2018 dünyada feminist mücadelenin kadın isyanlarının öne çıktığı bir yıl olarak değerlendiriliyor. Aşırı sağ, otoriter, faşist başkanların iktidara yerleştiğini gördük. Son birkaç yıldır “yeni muhafazakarlık” siyaseti yerini “yeni otoriterlik” rejimlerine bırakırken ikinci dalga feminist hareketin yaklaşık elli yıl içinde elde ettiği kazanımlar da açık tehditlerle karşı karşıya. Türkiye örneğinde boşanmanın zorlaştırılması, nafaka hakkının gasp edilmesi, kadın erkek eşitliğinin hukukitüm güvencelerinin ilgası söz konusu. Tüm dünyadan kadın düşmanı iktidarların haberleri gelmeye devam ediyor. Libya’daKaddafi sonrası iktidarın ilk yasal düzenlemesi çok eşliliği yasaklayan kanun maddesinin feshiydi. Filipinler’de 2016’da iktidara gelen Duterte askerlere kadın isyancıları vajinalarından vurma emri veriyor, kâinat güzeline tecavüz etmek istediğini söylüyor ve bizzat kendi kadın başkan yardımcısının bacakları hakkında cinsiyetçi “espriler” yapıyor.

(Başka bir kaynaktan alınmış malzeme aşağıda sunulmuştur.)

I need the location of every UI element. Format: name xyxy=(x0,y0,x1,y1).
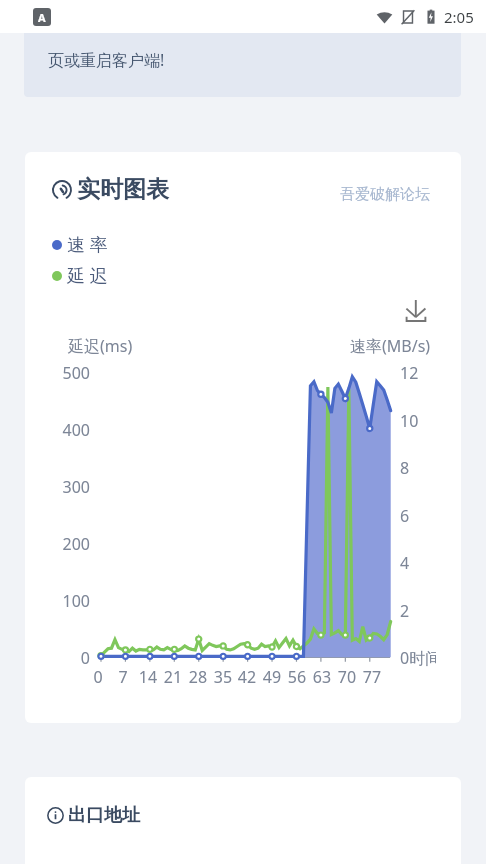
staticText: 0 xyxy=(45,647,90,669)
staticText: 吾爱破解论坛 xyxy=(340,185,430,204)
staticText: 速率(MB/s) xyxy=(350,335,431,357)
staticText: 速 率 xyxy=(67,232,108,257)
staticText: 35 xyxy=(208,666,238,688)
staticText: 12 xyxy=(400,362,419,384)
staticText: 2 xyxy=(400,600,410,622)
staticText: 200 xyxy=(45,533,90,555)
button[interactable]: Download xyxy=(398,293,434,329)
staticText: 2:05 xyxy=(444,7,474,27)
staticText: A xyxy=(38,10,46,25)
staticText: 14 xyxy=(133,666,163,688)
button[interactable]: 速 率 xyxy=(52,232,108,257)
staticText: 10 xyxy=(400,410,419,432)
staticText: 延迟(ms) xyxy=(68,335,133,357)
staticText: 0时间 xyxy=(400,647,436,669)
staticText: 8 xyxy=(400,457,410,479)
button[interactable]: 延 迟 xyxy=(52,263,108,288)
staticText: 100 xyxy=(45,590,90,612)
staticText: 28 xyxy=(183,666,213,688)
staticText: 42 xyxy=(232,666,262,688)
staticText: 延 迟 xyxy=(67,263,108,288)
staticText: 实时图表 xyxy=(77,175,169,204)
staticText: 4 xyxy=(400,552,410,574)
staticText: 56 xyxy=(282,666,312,688)
staticText: 400 xyxy=(45,419,90,441)
button[interactable]: 吾爱破解论坛 xyxy=(338,183,432,206)
staticText: 0 xyxy=(83,666,113,688)
staticText: 页或重启客户端! xyxy=(48,49,165,71)
staticText: 7 xyxy=(108,666,138,688)
staticText: 77 xyxy=(357,666,387,688)
staticText: 49 xyxy=(257,666,287,688)
staticText: 70 xyxy=(332,666,362,688)
staticText: 500 xyxy=(45,362,90,384)
staticText: 21 xyxy=(158,666,188,688)
staticText: 63 xyxy=(307,666,337,688)
staticText: 6 xyxy=(400,505,410,527)
staticText: 300 xyxy=(45,476,90,498)
staticText: 出口地址 xyxy=(68,804,140,827)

Brezilya’da ise faşist Bolsonaro’nun kadın ve LGBTİ+ düşmanı söylemleri nedeniyle henüz iktidara dahi gelmeden kadınlara ve translara yönelik şiddet arttı. Bolsonaro’nun kadınlarla erkeklerin eşit ücret almasına karşı olması, bir kadın için tecavüz edilemeyecek kadar çirkin demesi, kız çocuklarının erkeklerin güçsüz bir anının ürünü olduğunu söylemesi vd. üzerine feminist hareket seçimlerde #EleNão (OnaDeğil) kampanyasını örgütledi. Bolsonaro 2019 itibarıyla da yayınladığı özel genelge ile LGBTİ+ haklarını koruma altına alan politikaları/uygulamaları yürürlükten kaldırdığını açıkladı.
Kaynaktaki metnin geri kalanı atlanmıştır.